Next: 8 Performance Up: UsersGuide Previous: 6 CCSM3 Use Cases Contents Index

Subsections

7.1 Features to be tested
7.2 Testing script
7.3 Common create_test use cases
- 7.3.1 Validation of an Installation
- 7.3.2 Verification of Source Code Changes

7 Testing

This section describes some of the practical tests that can be used to validate model installation as well as verify that key model features still work after source code modifications. Several pre-configured test cases are included in the CCSM3.0 distribution. Their use is strong encouraged. This section will be expanded as more pre-configured test cases are created.

These tests are provided for validation and verification only and must not be used as starting points for production runs. The user should always start a production run by invoking the create_newcase command.

7.1 Features to be tested

Below is a summary of some of the critical aspects of CCSM3 that are tested regularly as part of the CCSM development process. These tests are performed over a range of resolutions, component sets, and machines. For those features where pre-configured test cases exist, the first three letters of the test case names are specified.

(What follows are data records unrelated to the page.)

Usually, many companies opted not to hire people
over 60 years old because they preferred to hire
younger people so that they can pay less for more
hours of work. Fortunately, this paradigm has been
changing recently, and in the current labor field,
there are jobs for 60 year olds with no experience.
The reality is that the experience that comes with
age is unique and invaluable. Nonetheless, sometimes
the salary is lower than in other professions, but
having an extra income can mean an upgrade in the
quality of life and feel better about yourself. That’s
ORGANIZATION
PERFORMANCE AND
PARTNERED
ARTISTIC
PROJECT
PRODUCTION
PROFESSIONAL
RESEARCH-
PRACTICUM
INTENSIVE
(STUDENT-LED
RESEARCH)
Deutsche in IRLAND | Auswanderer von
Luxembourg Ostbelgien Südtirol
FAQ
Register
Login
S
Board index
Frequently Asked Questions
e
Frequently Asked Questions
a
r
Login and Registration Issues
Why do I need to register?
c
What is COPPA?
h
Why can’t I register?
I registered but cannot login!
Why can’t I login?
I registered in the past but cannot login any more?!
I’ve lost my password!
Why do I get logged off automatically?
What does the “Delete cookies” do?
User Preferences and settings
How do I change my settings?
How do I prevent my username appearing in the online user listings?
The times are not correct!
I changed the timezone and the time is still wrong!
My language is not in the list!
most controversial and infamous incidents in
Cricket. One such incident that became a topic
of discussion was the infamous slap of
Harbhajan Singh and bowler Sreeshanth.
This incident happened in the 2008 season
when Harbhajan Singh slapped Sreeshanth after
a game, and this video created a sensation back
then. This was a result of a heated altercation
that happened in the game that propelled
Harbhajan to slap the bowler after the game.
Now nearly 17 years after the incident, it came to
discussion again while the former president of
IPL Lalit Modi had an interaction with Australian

Exact restart: The ability to stop a run and then restart it with bit-for-bit continuity is key to making long production runs. This is tested by executing a 10 day startup run, writing restarts at the end of day 5, and then restarting the run from the component restart files produced at day 5 and running for an additional 5 days. The results at day 10 should be identical for both runs. Note that processor configuration (MPI processes, OpenMP threads, load balance) is not changed during these tests. Test case names begin with "ER".
Exact restart for branch runs: The exact restart capability is tested in a similar way for branch runs. Test case names begin with "BR".
Exact restart for hybrid runs: The exact restart capability is tested in a similar way for hybrid runs. Test case names begin with "HY".
Software Trapping: Short CCSM runs are carried out regularly with hardware and software trapping turned on. Often, such trapping will detect code that produces floating-point exceptions, out-of-bounds array indexing and other run-time errors. Runs with trapping turned on are typically much slower than production runs, but they provide extra confidence in the robustness of the code. Trapping is turned on automatically in these test cases via setting $DEBUG to TRUE in env_run. Test case names begin with "DB".
Regression: Often, a source code change is not expected to change results for one or more test case(s). It is always a good idea to test this expectation. A regression tests runs a test case and compares results with a previous run of the same test case. The regression test fails if results are not identical. Regression testing can be enabled for any pre-configured test case when the test case is created.
Parallelization: Several CCSM components produce bit-for-bit identical results on different processor configurations. Tests are carried out to verify this capability with many different processor counts using MPI, OpenMP, hybrid parallel, and no parallelization. Pre-configured test cases that compare runs made with different process configurations are under development.
Science Validation: CCSM science validation takes several forms. First, the model should run for several months or years without any failures. Second, multi-year and multi-century runs are reviewed by scientists for problems, trends, and comparison with observations. Third, an automated climate validation test has been developed at NCAR that compares two multi-decadel runs for climate similarity. This test is performed as a part of port validation and for model changes. Pre-configured test cases for automated climate validation are under development.

7.2 Testing script

The create_test script is used to create the pre-configured tests mentioned in section 7.1. A brief overview of create_test follows.

7.2.1 create_test

The script create_test in $CCSMROOT/scripts/ generates test cases automatically. create_test was developed to facilitate rapid testing of CCSM3 under many different configurations with minimal manual intervention. Many of the scripts and tools used by create_newcase are also used by create_test. Following is a usage summary for create_test:

      method 1:
      ========================================================
 
      create_test -test <testcase> -mach <machine> -res <resolution>
         -compset <component-set> [-testroot <test-root-directory>]
         [-ccsmroot <ccsm-root-directory>] [-pes_file <PES_file>]
         [-clean <clean_option>] [-inputdataroot <input-data-root-directory>]
         [-testid <id>] [-regress <regress_action> -regress_name <baseline_name>
         [-baselineroot <baseline_root_directory>] ]
 
      method 2:
      =========================================================
 
      create_test -testname <full-test-name> [-testroot <test-root-directory>]
         [-ccsmroot <ccsm-root-directory>] [-pes_file <PES_file>] [-testid <id>]
         [-clean <clean_option>] [-inputdataroot <input-data-root-directory>]
         [-baselineroot <baseline_root_directory>]
 
      help option:
      =========================================================
 
      create_test -help

An up-to-date version of the above text can be generated by typing the create_test command without any arguments. create_test must be invoked from the $CCSMROOT/ccsm3/scripts/ directory. Detailed descriptions of options and usage examples can be obtained via the -help option:

 > create_test -help

Note that the -ccsmroot and -testid options are primarily used by developers to test create_test. Normally these options should be avoided as incorrect use can lead to obscure errors.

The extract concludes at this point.